- Data records -
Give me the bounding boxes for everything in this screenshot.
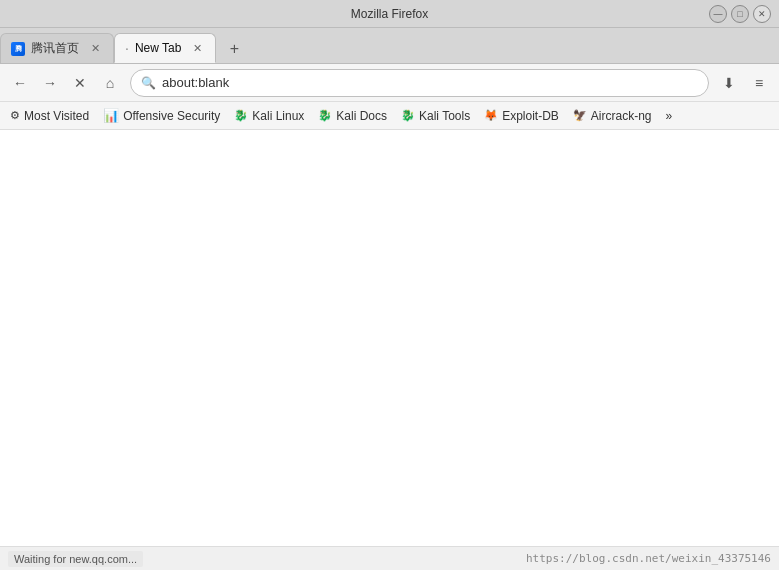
home-icon: ⌂ [106,75,114,91]
kali-docs-icon: 🐉 [318,109,332,122]
kali-linux-label: Kali Linux [252,109,304,123]
tencent-favicon: 腾 [11,42,25,56]
nav-actions: ⬇ ≡ [715,69,773,97]
kali-docs-label: Kali Docs [336,109,387,123]
tab-tencent[interactable]: 腾 腾讯首页 ✕ [0,33,114,63]
address-bar[interactable]: 🔍 [130,69,709,97]
home-button[interactable]: ⌂ [96,69,124,97]
bookmark-exploit-db[interactable]: 🦊 Exploit-DB [478,107,565,125]
maximize-button[interactable]: □ [731,5,749,23]
bookmark-kali-docs[interactable]: 🐉 Kali Docs [312,107,393,125]
window-controls: — □ ✕ [709,5,771,23]
bookmark-offensive-security[interactable]: 📊 Offensive Security [97,106,226,125]
forward-icon: → [43,75,57,91]
new-tab-button[interactable]: + [220,35,248,63]
offensive-security-icon: 📊 [103,108,119,123]
bookmark-kali-tools[interactable]: 🐉 Kali Tools [395,107,476,125]
bookmarks-bar: ⚙ Most Visited 📊 Offensive Security 🐉 Ka… [0,102,779,130]
download-button[interactable]: ⬇ [715,69,743,97]
new-tab-favicon: · [125,40,129,56]
back-button[interactable]: ← [6,69,34,97]
window-title: Mozilla Firefox [351,7,428,21]
more-icon: ≡ [755,75,763,91]
tab-tencent-title: 腾讯首页 [31,40,79,57]
tab-new-title: New Tab [135,41,181,55]
exploit-db-label: Exploit-DB [502,109,559,123]
kali-tools-label: Kali Tools [419,109,470,123]
bookmark-kali-linux[interactable]: 🐉 Kali Linux [228,107,310,125]
tab-new[interactable]: · New Tab ✕ [114,33,216,63]
offensive-security-label: Offensive Security [123,109,220,123]
overflow-icon: » [666,109,673,123]
minimize-button[interactable]: — [709,5,727,23]
bookmark-aircrack-ng[interactable]: 🦅 Aircrack-ng [567,107,658,125]
stop-button[interactable]: ✕ [66,69,94,97]
status-url: https://blog.csdn.net/weixin_43375146 [526,552,771,565]
tab-tencent-close[interactable]: ✕ [87,41,103,57]
tab-bar: 腾 腾讯首页 ✕ · New Tab ✕ + [0,28,779,64]
close-window-button[interactable]: ✕ [753,5,771,23]
forward-button[interactable]: → [36,69,64,97]
status-bar: Waiting for new.qq.com... https://blog.c… [0,546,779,570]
aircrack-ng-label: Aircrack-ng [591,109,652,123]
most-visited-icon: ⚙ [10,109,20,122]
address-search-icon: 🔍 [141,76,156,90]
kali-linux-icon: 🐉 [234,109,248,122]
tab-new-close[interactable]: ✕ [189,40,205,56]
most-visited-label: Most Visited [24,109,89,123]
title-bar: Mozilla Firefox — □ ✕ [0,0,779,28]
loading-status: Waiting for new.qq.com... [8,551,143,567]
kali-tools-icon: 🐉 [401,109,415,122]
back-icon: ← [13,75,27,91]
page-content [0,130,779,546]
stop-icon: ✕ [74,75,86,91]
aircrack-ng-icon: 🦅 [573,109,587,122]
nav-bar: ← → ✕ ⌂ 🔍 ⬇ ≡ [0,64,779,102]
more-button[interactable]: ≡ [745,69,773,97]
bookmark-most-visited[interactable]: ⚙ Most Visited [4,107,95,125]
bookmark-overflow[interactable]: » [660,107,679,125]
exploit-db-icon: 🦊 [484,109,498,122]
address-input[interactable] [162,75,698,90]
download-icon: ⬇ [723,75,735,91]
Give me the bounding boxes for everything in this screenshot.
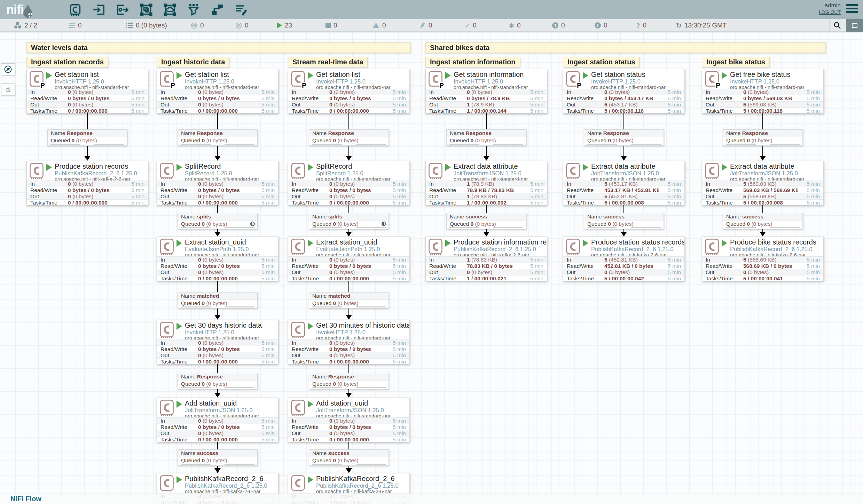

- About this exercise -
With the pictures set aside, please write out all of the records above exactly.

- Completed task -
Give me the bounding boxes for everything in this screenshot.
home-icon: ⌂ [106,75,114,91]
kali-docs-icon: 🐉 [318,109,332,122]
kali-linux-label: Kali Linux [252,109,304,123]
tencent-favicon: 腾 [11,42,25,56]
nav-actions: ⬇ ≡ [715,69,773,97]
kali-docs-label: Kali Docs [336,109,387,123]
tab-tencent[interactable]: 腾 腾讯首页 ✕ [0,33,114,63]
address-bar[interactable]: 🔍 [130,69,709,97]
home-button[interactable]: ⌂ [96,69,124,97]
bookmark-exploit-db[interactable]: 🦊 Exploit-DB [478,107,565,125]
maximize-button[interactable]: □ [731,5,749,23]
bookmark-kali-docs[interactable]: 🐉 Kali Docs [312,107,393,125]
window-controls: — □ ✕ [709,5,771,23]
bookmark-offensive-security[interactable]: 📊 Offensive Security [97,106,226,125]
forward-icon: → [43,75,57,91]
new-tab-button[interactable]: + [220,35,248,63]
offensive-security-icon: 📊 [103,108,119,123]
bookmark-kali-tools[interactable]: 🐉 Kali Tools [395,107,476,125]
bookmarks-bar: ⚙ Most Visited 📊 Offensive Security 🐉 Ka… [0,102,779,130]
download-button[interactable]: ⬇ [715,69,743,97]
new-tab-favicon: · [125,40,129,56]
back-button[interactable]: ← [6,69,34,97]
window-title: Mozilla Firefox [351,7,428,21]
more-icon: ≡ [755,75,763,91]
tab-tencent-title: 腾讯首页 [31,40,79,57]
tab-new-title: New Tab [135,41,181,55]
exploit-db-label: Exploit-DB [502,109,559,123]
kali-tools-label: Kali Tools [419,109,470,123]
bookmark-kali-linux[interactable]: 🐉 Kali Linux [228,107,310,125]
tab-new[interactable]: · New Tab ✕ [114,33,216,63]
offensive-security-label: Offensive Security [123,109,220,123]
overflow-icon: » [666,109,673,123]
minimize-button[interactable]: — [709,5,727,23]
bookmark-aircrack-ng[interactable]: 🦅 Aircrack-ng [567,107,658,125]
stop-button[interactable]: ✕ [66,69,94,97]
status-url: https://blog.csdn.net/weixin_43375146 [526,552,771,565]
tab-tencent-close[interactable]: ✕ [87,41,103,57]
tab-bar: 腾 腾讯首页 ✕ · New Tab ✕ + [0,28,779,64]
close-window-button[interactable]: ✕ [753,5,771,23]
forward-button[interactable]: → [36,69,64,97]
status-bar: Waiting for new.qq.com... https://blog.c… [0,546,779,570]
aircrack-ng-label: Aircrack-ng [591,109,652,123]
most-visited-icon: ⚙ [10,109,20,122]
address-search-icon: 🔍 [141,76,156,90]
kali-linux-icon: 🐉 [234,109,248,122]
tab-new-close[interactable]: ✕ [189,40,205,56]
most-visited-label: Most Visited [24,109,89,123]
title-bar: Mozilla Firefox — □ ✕ [0,0,779,28]
loading-status: Waiting for new.qq.com... [8,551,143,567]
kali-tools-icon: 🐉 [401,109,415,122]
back-icon: ← [13,75,27,91]
page-content [0,130,779,546]
stop-icon: ✕ [74,75,86,91]
aircrack-ng-icon: 🦅 [573,109,587,122]
nav-bar: ← → ✕ ⌂ 🔍 ⬇ ≡ [0,64,779,102]
more-button[interactable]: ≡ [745,69,773,97]
bookmark-most-visited[interactable]: ⚙ Most Visited [4,107,95,125]
bookmark-overflow[interactable]: » [660,107,679,125]
exploit-db-icon: 🦊 [484,109,498,122]
address-input[interactable] [162,75,698,90]
download-icon: ⬇ [723,75,735,91]
Give me the bounding boxes for everything in this screenshot.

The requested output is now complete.